Exercise aim: The lines you return must be all those in the data that hold the string "Invest".
════════════════════
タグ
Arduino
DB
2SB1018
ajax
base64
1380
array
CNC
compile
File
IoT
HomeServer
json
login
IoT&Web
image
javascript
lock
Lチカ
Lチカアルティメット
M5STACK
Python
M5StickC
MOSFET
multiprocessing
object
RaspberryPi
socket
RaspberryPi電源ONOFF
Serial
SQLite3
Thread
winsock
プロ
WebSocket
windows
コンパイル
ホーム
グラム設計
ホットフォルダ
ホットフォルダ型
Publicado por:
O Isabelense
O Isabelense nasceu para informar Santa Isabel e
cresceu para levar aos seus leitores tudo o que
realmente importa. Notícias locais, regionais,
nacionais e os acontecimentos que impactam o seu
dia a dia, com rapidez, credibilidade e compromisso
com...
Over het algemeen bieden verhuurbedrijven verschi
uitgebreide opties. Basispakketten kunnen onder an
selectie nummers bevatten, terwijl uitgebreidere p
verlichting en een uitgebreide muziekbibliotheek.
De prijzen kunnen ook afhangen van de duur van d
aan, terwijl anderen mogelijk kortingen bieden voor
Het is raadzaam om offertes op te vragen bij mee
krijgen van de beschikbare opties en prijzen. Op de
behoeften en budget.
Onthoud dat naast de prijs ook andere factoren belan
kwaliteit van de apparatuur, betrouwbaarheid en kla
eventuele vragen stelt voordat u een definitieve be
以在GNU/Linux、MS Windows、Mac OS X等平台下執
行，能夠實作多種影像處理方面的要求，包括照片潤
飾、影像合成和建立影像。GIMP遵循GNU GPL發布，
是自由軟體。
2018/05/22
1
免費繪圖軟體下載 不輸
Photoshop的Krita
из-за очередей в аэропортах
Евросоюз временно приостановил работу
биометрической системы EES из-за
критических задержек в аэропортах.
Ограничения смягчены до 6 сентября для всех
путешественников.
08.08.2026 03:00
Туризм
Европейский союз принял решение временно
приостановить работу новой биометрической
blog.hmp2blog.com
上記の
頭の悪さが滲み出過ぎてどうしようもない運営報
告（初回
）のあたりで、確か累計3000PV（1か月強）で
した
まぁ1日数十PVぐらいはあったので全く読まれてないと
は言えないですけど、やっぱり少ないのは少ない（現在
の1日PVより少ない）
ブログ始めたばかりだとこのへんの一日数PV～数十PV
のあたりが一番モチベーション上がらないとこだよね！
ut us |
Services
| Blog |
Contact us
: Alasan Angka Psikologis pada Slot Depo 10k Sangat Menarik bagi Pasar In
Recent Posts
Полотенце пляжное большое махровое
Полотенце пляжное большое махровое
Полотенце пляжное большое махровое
════════════════════
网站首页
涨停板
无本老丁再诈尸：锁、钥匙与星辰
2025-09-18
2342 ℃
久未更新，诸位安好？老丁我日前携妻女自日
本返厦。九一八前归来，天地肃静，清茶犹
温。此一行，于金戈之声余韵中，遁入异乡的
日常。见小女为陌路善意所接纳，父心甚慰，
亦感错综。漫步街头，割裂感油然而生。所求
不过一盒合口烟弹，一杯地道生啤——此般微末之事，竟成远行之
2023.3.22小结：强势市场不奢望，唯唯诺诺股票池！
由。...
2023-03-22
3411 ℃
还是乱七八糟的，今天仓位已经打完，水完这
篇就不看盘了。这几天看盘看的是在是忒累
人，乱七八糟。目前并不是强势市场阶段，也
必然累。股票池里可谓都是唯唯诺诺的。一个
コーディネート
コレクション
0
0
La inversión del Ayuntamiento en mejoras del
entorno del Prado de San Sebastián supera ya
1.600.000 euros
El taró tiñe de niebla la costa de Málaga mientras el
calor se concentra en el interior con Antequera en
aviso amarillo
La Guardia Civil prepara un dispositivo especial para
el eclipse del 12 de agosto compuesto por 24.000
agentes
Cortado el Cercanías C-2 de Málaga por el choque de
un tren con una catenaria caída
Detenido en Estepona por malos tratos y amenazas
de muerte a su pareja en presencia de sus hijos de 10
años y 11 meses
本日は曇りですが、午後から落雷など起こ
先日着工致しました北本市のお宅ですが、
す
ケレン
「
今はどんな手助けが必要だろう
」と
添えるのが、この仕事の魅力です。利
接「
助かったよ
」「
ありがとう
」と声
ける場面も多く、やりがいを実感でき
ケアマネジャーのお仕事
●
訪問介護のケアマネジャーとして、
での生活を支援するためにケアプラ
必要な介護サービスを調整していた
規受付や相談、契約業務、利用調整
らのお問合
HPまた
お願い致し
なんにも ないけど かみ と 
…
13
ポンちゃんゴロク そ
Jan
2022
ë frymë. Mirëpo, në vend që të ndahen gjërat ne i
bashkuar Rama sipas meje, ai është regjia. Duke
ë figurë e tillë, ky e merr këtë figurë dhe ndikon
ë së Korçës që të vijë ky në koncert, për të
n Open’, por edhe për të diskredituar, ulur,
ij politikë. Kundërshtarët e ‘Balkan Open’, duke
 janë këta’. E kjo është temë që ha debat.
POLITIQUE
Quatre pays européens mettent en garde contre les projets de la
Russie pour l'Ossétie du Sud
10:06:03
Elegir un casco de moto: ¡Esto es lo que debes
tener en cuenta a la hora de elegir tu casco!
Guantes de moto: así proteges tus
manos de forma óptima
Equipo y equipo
════════════════════
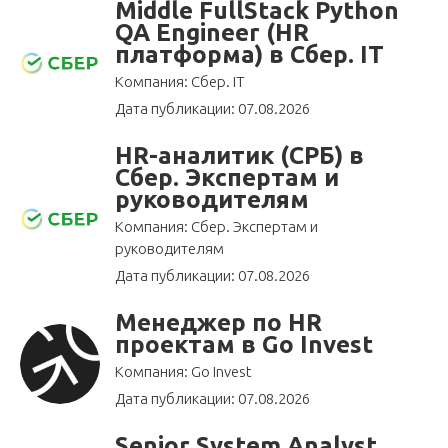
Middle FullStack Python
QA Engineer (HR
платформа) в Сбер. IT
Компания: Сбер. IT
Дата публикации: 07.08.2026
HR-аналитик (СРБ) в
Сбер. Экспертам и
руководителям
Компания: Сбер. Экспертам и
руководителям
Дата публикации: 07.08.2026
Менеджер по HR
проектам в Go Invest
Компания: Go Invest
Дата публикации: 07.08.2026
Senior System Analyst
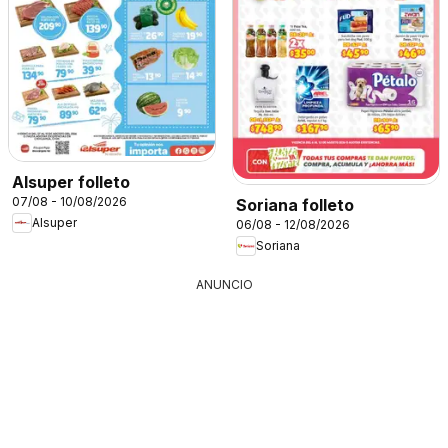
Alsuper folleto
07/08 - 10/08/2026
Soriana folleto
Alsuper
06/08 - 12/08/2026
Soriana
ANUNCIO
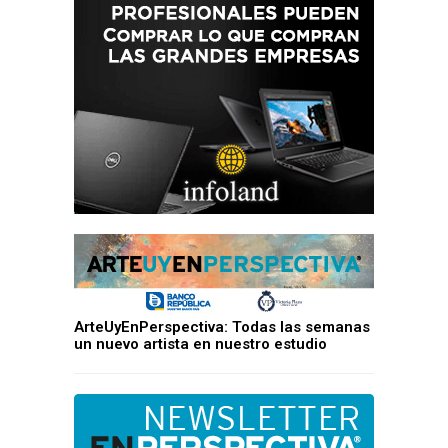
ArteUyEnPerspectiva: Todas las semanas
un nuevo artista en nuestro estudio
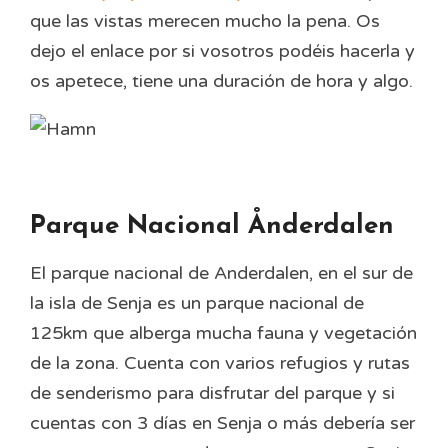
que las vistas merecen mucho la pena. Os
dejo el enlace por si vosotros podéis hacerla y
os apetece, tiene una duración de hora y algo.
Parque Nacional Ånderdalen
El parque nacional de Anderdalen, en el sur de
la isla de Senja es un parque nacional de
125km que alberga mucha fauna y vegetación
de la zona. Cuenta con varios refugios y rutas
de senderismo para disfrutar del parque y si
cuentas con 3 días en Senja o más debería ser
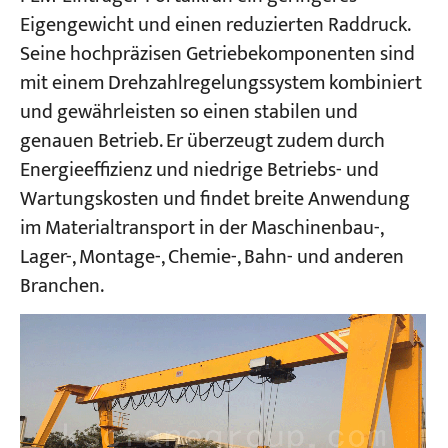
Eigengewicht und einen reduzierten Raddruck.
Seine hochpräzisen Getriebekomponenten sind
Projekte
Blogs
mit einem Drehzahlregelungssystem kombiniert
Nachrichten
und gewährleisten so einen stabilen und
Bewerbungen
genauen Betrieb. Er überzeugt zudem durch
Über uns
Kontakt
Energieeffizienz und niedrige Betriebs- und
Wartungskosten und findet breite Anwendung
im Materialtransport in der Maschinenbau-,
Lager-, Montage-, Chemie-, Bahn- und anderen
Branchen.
════════════════════
Written reply:
проектам в Go Invest
Компания: Go Invest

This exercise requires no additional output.